The honest fix for sites like Netflix and Amazon would be a "customer modality" dial. It would look like a big radio knob, and you could crank it to your mode of the moment. Father. Lover. Family guy. Documentary-adventurer. Go ahead, collaborative filter us all you want. Sometimes we just need a big red button for Barbarella.

3 comments:

rob said...

Hi Ben, Rob here. Just took a look at my access logs, and saw your site scroll by, so decided to stop in.

Sorry about my lame top level page on my site. :)

I'll admit that initially, I thought that people (and possibly movies as well) might need to be in multiple locations.

But I would argue that my algorithm makes it unnecessary. Imagine I like zombie movies, westerns, science fiction, and kung fu. Now lets say I live right at the corner where these 4 neighborhoods meet. I am pretty near all of them, so it does a good job in predicting I like movies of those genres. Now if a movie comes along that is all 4 of them, such as "Serenity" was, it will be under me, so there is a good chance I'll love it.

Now in a two dimensional world, it's unlikely all of these neighborhoods touch each other, but possible, just as 4 states touch each other at one point in the southwest. In 3 dimensions, it's just as possible for 8 to similarly touch. Make it a 12 dimensional world, and, well, problem solved. Just about every neighborhood can share a border with every other one (of course, these borders are fuzzy, but you get the idea).

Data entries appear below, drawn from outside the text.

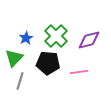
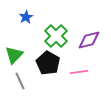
blue star: moved 21 px up
green triangle: moved 3 px up
black pentagon: rotated 25 degrees clockwise
gray line: rotated 42 degrees counterclockwise
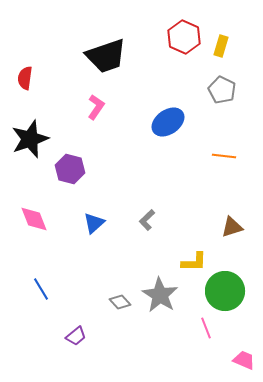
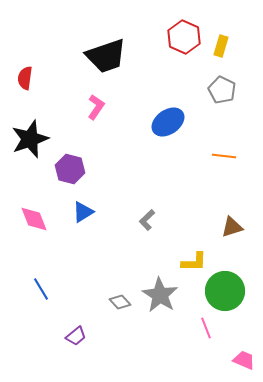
blue triangle: moved 11 px left, 11 px up; rotated 10 degrees clockwise
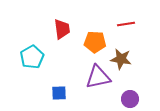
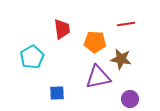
blue square: moved 2 px left
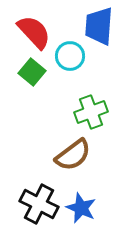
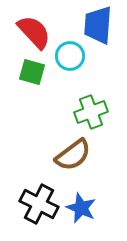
blue trapezoid: moved 1 px left, 1 px up
green square: rotated 24 degrees counterclockwise
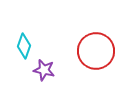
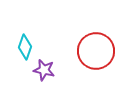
cyan diamond: moved 1 px right, 1 px down
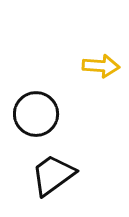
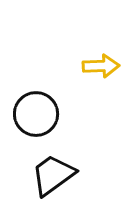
yellow arrow: rotated 6 degrees counterclockwise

It's just a matter of increasing the dimensions till you get dimenishing returns.

Ben Kunz said...

Rob, thank you for the clarification. (And your article is brilliant.) I think I understand that in a multi-dimensional model, one user can touch different genre neighborhoods -- so the "relevance" of the interest would be mapped between user A and multiple interests B, C, D etc.

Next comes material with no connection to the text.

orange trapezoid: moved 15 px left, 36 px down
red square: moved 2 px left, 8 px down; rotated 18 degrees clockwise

I differ though in that what is presented in personalization may be problematic -- because users may be in different modes of interest, and thus want to see different aspects of personalizatoin at any given time. If I am planning a family movie night, I would love to see a series of movies related to kids... but not on husband-wife date night or guys-drinking-beer night.

I love your ideas for mapping the relevance. But selecting the presentation of that in the personalization interface seems the hardest part of the problem to solve. Or ... there are really two problems, mapping the interest, and then selecting the aspect to personalize at the moment.

rob said...

Yeah, you make a very good point, that from a user interface point of view, they may want to say "right now, concentrate on this side of my tastes".

I guess my argument was simply that, for the purpose of the contest (which of course didn't allow modifying the user interface), users don't really need to have homes in multiple neighborhoods...with enough dimensions there is a special little side street for someone who loves both Reservior Dogs and My Little Pony.

Anyway thanks for the kind words on the article.